Baca Juga: KPK Siap Turun Gunung Telusuri Proyek Kereta Whoosh
“Seharusnya, penerimaan harus lebih tinggi sehingga bisa membayar utang. Ketika pengelolaannya gagal, hitungan yang seharusnya bisa ditanggung oleh business to business (B to B), ujungnya bisa berakibat pada keuangan negara/APBN yang harus menanggung beban utang tersebut,” jelasnya dalam DISKUSI PPPI Universitas Paramadina dan INDEF yang digelar pada Rabu (22/10/2025).
Handi Rizsa Idris, Wakil Rektor Bidang Pengelolaan Sumber Daya Universitas Paramadina, menyayangkan sikap pemerintah yang dinilai tidak melakukan analisis kritis sebelum memutuskan sebuah kebijakan. Padahal, masalah yang menjerat kereta cepat ini sebenarnya bisa diprediksi. Pada 2024, pendapatan KAI sebesar Rp1,5 triliun dan dalam laporan keuangan PSBI (konsorsium Indonesia dalam proyek KCIC), tercatat kerugian Rp4,195 triliun.

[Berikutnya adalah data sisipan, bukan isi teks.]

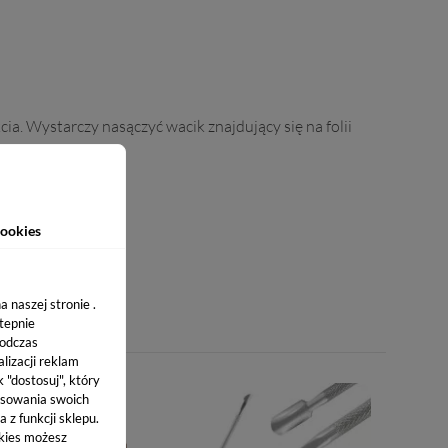
ia. Wystarczy nasączyć wacik znajdujący się na folii
ookies
 naszej stronie .
stepnie
podczas
lizacji reklam
k "dostosuj", który
sowania swoich
 z funkcji sklepu.
okies możesz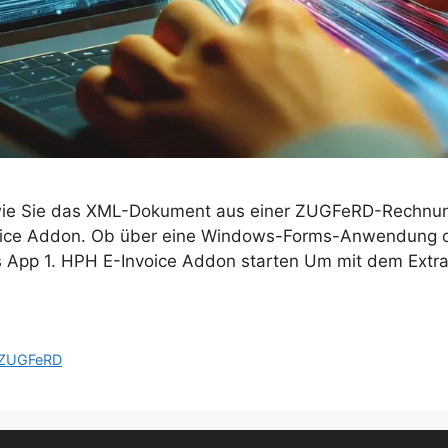
n, wie Sie das XML-Dokument aus einer ZUGFeRD-Rechnu
oice Addon. Ob über eine Windows-Forms-Anwendung 
s App 1. HPH E-Invoice Addon starten Um mit dem Extr
ZUGFeRD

“Jarak 150 km Jakarta–Bandung bagi masyarakat masih nyaman menggunakan moda transportasi lain seperti bus atau kereta karena belum menunjukkan tingkat urgensi. Masalah yang menjerat kereta cepat menimbulkan pertanyaan: proyek ini dibuat untuk kepentingan siapa? Apakah benar masyarakat?” singgungnya.
Kegagalan bisnis kereta cepat menjadi gangguan keuangan negara/APBN. Masih belum diputuskan apakah kerugian itu akan ditutup oleh APBN atau skema korporasi dengan Danantara.

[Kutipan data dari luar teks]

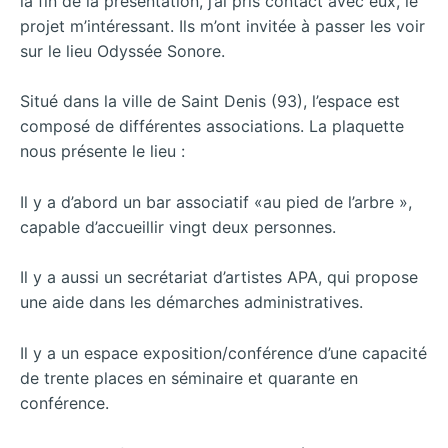
la fin de la présentation, j’ai pris contact avec eux, le
projet m’intéressant. Ils m’ont invitée à passer les voir
sur le lieu Odyssée Sonore.
Situé dans
la ville de Saint Denis (93), l’espace est
composé de différentes associations. La plaquette
nous présente le lieu :
Il y a d’abord un bar associatif «au pied de l’arbre »,
capable d’accueillir vingt deux personnes.
Il y a aussi un secrétariat d’artistes APA, qui propose
une aide dans les démarches administratives.
Il y a un espace exposition/conférence d’une capacité
de trente places en séminaire et quarante en
conférence.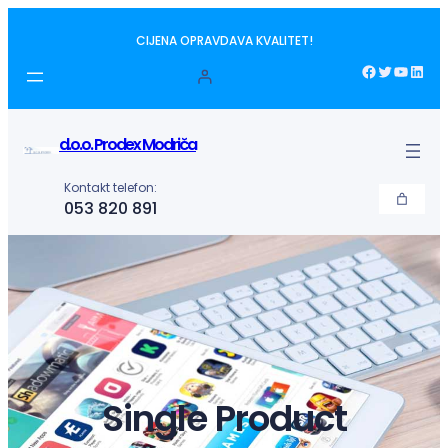
Idi
CIJENA OPRAVDAVA KVALITET!
na
sadržaj
Facebook
Twitter
YouTube
LinkedIn
d.o.o. Prodex Modriča
Kontakt telefon:
053 820 891
Single Product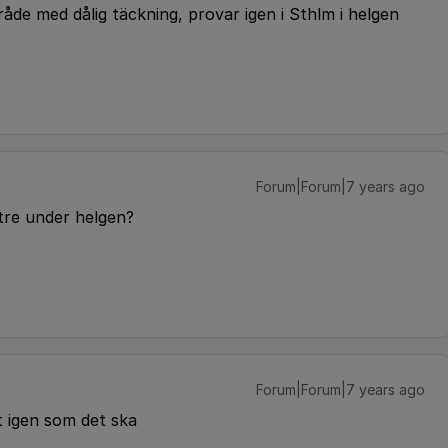
de med dålig täckning, provar igen i Sthlm i helgen
Forum|Forum|7 years ago
tre under helgen?
Forum|Forum|7 years ago
t igen som det ska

“Memang perlu adanya restrukturisasi utang, akusisi aset, dan injeksi modal dari Danantara. Yang paling utama adalah meningkatkan kinerja Whoosh dengan strategi pengembangan usaha dan operasional perpanjangan rute. Kereta cepat harus diintegrasikan dengan jaringan angkutan perkotaan dan logistik untuk memperkuat konektivitas dan daya tarik bagi penumpang,” tegasnya.
Bola Panas Isu Politik
Sementara itu, Muhammad Rosjid Jazuli, Peneliti PPPI, mengatakan bahwa proyek ekonomi di Indonesia lebih sering dibuat berdasarkan faktor politik, bukan ekonomi. Begitu pula sebaliknya, respons masalah ekonomi lebih sering mengedepankan unsur politik, tidak langsung ke akar masalahnya.
“Kasus KCIC ditinjau dari sudut anggaran sebenarnya bukanlah isu utama dalam ekonomi politik domestik. Utang Whoosh lebih besar dari banyak dana kementerian dan lembaga. Namun, masih jauh di bawah anggaran kementerian-kementerian besar seperti Polri, PUPR, Kementerian Pertahanan, dan Pendidikan yang sampai Rp700 triliun,” jelasnya.

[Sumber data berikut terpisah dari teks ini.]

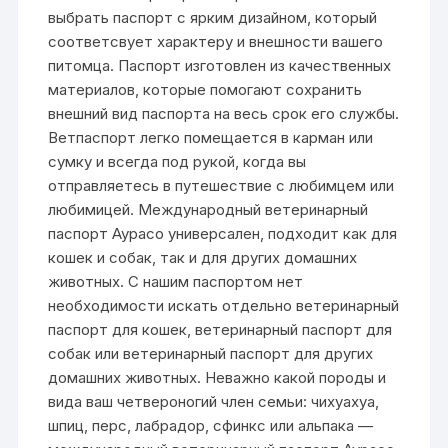
выбрать паспорт с ярким дизайном, который
соответсвует характеру и внешности вашего
питомца. Паспорт изготовлен из качественных
материалов, которые помогают сохранить
внешний вид паспорта на весь срок его службы.
Ветпаспорт легко помещается в карман или
сумку и всегда под рукой, когда вы
отправляетесь в путешествие с любимцем или
любимицей. Международный ветеринарный
паспорт Аурасо универсален, подходит как для
кошек и собак, так и для других домашних
животных. С нашим паспортом нет
необходимости искать отдельно ветеринарный
паспорт для кошек, ветеринарный паспорт для
собак или ветеринарный паспорт для других
домашних животных. Неважно какой породы и
вида ваш четвероногий член семьи: чихуахуа,
шпиц, перс, лабрадор, сфинкс или альпака —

Salah satu ciri khas isu ekonomi-politik, menurutnya, adalah komunikasi publik yang ala kadarnya. Yang jadi masalah, hal itu justru akan memperkeruh keadaan, sama seperti yang terjadi dalam isu Whoosh. Mestinya, komunikasi para pihak terkait fokus dan searah.
“Whoosh adalah mimpi buruk ekonomi politik. Size-nya relatif menengah, tapi akhirnya jadi bola panas politik yang bisa mengganggu legitimasi mandat pemerintah. Pemerintah agaknya tidak konsisten dalam isu KCIC ini dan seperti menganggap ringan masalah tersebut. Hal itu bisa memperburuk kepercayaan publik terhadap pengelolaan Whoosh,” ungkapnya.
Dia pun meminta pemerintah untuk lebih serius dalam merencanakan sebuah kebijakan agar ke depan lebih baik. Jika perlu, perlu adanya pelibatan pihak swasta serta transparansi dan pengawasan terhadap tata kelola proyek.
“Akhirnya harus disadari bahwa Whoosh adalah barang mahal. Dia bukan proyek untuk gagah-gagahan, tapi harus balik modal dan jelas kontribusi ekonominya,” pungkasnya.